Asignan el bono a los gastos y deudas actuales
El estudio, que alivió las opiniones de 7.500 personas en todo el país, explicó que el 31% asignará la bonificación para cubrir los gastos generales. Estos gastos incluyen gastos, servicios, escuelas y medicamentos, que son parte del día a día y son difíciles de resolver con el salario habitual. Además, el 9% utilizará este ingreso para resolver los compromisos pendientes, mientras que el 2% lo usará para realizar compras en el supermercado, un reflejo claro de las prioridades cambiantes en los hogares argentinos.
Un cambio profundo en el consumo y las prioridades
El informe del mercado de enfoque indicó que se está dando una “transformación silenciosa en el patrón de consumo argentino”. Damián Di Pace, director del consultor, explicó que “el bono siempre fue un soplo de aire, una pequeña ilusión para darles unas vacaciones o planear unas vacaciones. Pero en 2025, el disfrute fue relegado porque la prioridad es llegar a fin de mes”. Esto se evidencia que, mientras que en diciembre de 2024 las vacaciones lideraron el uso de la bonificación, en junio de 2025 esa opción cayó al cuarto lugar.

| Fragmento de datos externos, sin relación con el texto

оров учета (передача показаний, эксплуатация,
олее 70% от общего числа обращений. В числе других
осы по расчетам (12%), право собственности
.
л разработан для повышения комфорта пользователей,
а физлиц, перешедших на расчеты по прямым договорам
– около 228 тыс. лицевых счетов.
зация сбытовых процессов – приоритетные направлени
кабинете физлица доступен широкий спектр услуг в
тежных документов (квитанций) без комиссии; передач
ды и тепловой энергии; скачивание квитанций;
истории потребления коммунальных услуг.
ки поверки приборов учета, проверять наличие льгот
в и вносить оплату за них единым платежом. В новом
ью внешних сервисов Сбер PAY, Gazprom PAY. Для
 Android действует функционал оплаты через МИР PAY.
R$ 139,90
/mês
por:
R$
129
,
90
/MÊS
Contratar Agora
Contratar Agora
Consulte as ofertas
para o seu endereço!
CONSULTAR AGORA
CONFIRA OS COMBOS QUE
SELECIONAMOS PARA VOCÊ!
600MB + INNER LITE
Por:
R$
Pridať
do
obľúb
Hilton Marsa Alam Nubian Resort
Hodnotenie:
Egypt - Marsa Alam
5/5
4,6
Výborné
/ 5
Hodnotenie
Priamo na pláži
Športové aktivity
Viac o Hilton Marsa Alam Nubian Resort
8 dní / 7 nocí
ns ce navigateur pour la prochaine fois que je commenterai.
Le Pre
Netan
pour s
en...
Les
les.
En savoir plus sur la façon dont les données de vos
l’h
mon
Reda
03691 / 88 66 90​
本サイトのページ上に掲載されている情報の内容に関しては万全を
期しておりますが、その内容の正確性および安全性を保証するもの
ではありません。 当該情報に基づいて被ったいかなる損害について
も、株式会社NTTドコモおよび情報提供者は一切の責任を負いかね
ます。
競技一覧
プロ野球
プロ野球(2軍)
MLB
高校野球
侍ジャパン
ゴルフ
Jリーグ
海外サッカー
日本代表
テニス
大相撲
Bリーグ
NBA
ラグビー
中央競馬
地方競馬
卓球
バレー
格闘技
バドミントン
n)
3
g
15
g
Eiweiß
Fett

Esta tendencia no está pasando, sino parte de un cambio más profundo en el consumo. La estabilidad nominal de los salarios no es suficiente para cubrir todos los gastos mensuales, generando que muchas familias necesitan usar el bono como apoyo fundamental para mantener el consumo básico.

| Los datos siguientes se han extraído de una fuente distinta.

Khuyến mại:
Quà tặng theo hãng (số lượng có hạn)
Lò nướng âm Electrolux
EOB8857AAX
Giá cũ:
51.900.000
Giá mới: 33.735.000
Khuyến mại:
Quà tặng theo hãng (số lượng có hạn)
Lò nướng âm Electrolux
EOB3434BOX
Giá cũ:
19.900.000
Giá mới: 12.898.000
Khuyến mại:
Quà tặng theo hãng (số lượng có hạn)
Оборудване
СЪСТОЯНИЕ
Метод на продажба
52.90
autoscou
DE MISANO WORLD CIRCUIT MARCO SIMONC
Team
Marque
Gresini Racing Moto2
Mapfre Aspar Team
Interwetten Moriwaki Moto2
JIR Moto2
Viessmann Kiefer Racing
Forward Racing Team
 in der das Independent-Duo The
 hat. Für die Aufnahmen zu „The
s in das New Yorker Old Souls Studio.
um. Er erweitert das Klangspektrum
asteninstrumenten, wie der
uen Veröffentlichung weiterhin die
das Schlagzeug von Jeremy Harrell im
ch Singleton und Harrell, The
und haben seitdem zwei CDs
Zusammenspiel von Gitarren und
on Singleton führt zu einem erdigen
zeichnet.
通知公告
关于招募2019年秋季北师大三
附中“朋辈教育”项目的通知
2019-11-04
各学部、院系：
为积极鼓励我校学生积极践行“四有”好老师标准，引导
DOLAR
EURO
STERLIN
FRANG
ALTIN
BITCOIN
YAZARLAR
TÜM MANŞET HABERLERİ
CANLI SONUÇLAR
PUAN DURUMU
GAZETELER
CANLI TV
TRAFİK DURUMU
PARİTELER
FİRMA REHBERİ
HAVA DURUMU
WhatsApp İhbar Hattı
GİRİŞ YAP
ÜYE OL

La crisis condiciona al destino del bono
La crisis económica tuvo un efecto contundente en la forma en que se usa este ingreso extraordinario. En diciembre de 2024, solo el 9% de los argentinos asignaron la bonificación a los gastos generales, mientras que en junio de 2025 esta cifra aumentó al 31%. Por otro lado, el porcentaje de aquellos que asignan el bono para la compra de dólares se mantuvieron estables alrededor del 16%, pero la compra de acciones cayó del 23%al 20%.
En comparación con junio del año pasado, el uso de gastos generales aumentó del 7% al 31%, la compra de dólares cayó del 24% al 16% y las vacaciones cayeron del 15% al 11%. Esto refleja un escenario en el que el bono ya no se percibe como una oportunidad para salvar o invertir, sino como un salvavidas para mantener los gastos básicos.
El informe concluye que, a pesar del hecho de que la emisión monetaria se mantuvo baja y el dólar se mantuvo relativamente estable, los salarios no aumentaron lo suficiente como para mejorar el poder adquisitivo. Por lo tanto, muchas familias usan este ingreso semestral para “ponerse al día” y mantener el consumo esencial.
Aguinaldo 2025 será un alivio indispensable para muchos argentinos, pero lejos de ser un extra para disfrutar, se convirtió en una herramienta clave para enfrentar la crisis y las necesidades básicas del hogar. En este contexto, las medidas económicas promovidas por Javier Milei Todavía no pueden mejorar el poder adquisitivo de los trabajadores, que dependen de estos ingresos para alcanzar el final del mes.